EXERCISE INSTRUCTIONS: Your answer must be the exact lines below, starting with the line with "Subscriu-te i rebràs" and going on through the line with "Обмен и возврат", both included, with no pictures.

Records contained in a dataset:
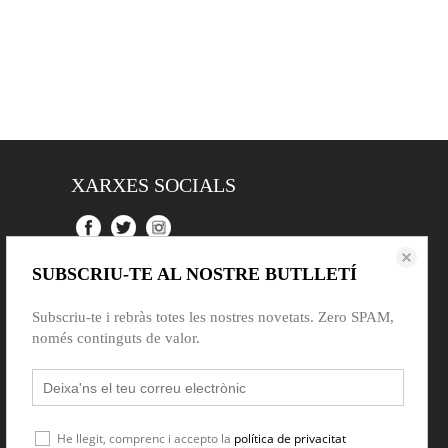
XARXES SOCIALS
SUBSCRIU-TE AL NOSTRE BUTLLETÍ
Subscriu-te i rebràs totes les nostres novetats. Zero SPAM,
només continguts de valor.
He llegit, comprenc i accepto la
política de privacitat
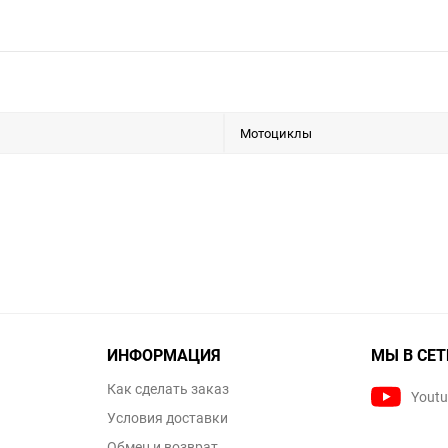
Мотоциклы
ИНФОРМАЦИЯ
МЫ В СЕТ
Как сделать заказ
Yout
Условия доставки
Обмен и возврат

* * *

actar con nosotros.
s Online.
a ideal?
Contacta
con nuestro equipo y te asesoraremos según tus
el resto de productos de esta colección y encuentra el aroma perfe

* * *

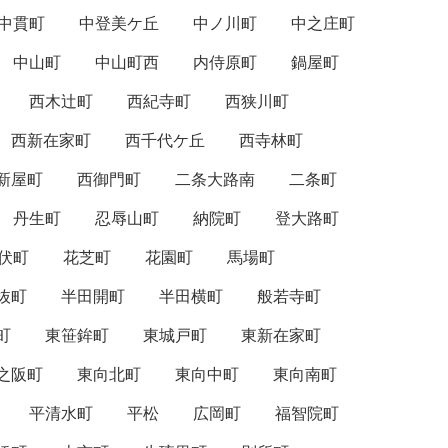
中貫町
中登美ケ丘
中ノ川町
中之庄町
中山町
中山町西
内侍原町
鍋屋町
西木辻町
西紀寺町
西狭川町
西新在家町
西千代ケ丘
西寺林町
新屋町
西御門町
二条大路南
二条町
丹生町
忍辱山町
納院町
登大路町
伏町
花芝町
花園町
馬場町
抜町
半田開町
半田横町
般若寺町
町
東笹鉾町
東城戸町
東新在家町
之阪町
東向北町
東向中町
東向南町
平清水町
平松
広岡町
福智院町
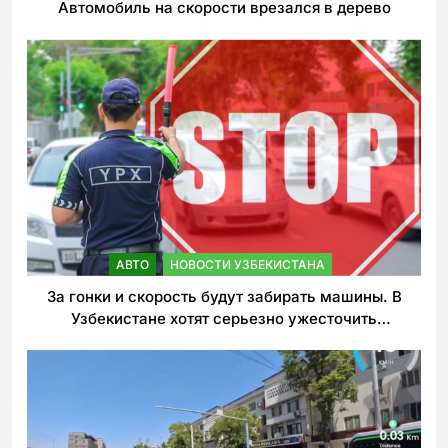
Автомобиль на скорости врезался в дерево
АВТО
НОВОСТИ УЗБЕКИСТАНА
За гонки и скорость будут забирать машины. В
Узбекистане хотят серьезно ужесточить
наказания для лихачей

ANSWER BOX:
Subscriu-te i rebràs totes les nostres novetats. Zero SPAM,
només continguts de valor.
He llegit, comprenc i accepto la
política de privacitat
Мотоциклы
ИНФОРМАЦИЯ
МЫ В СЕТ
Как сделать заказ
Yout
Условия доставки
Обмен и возврат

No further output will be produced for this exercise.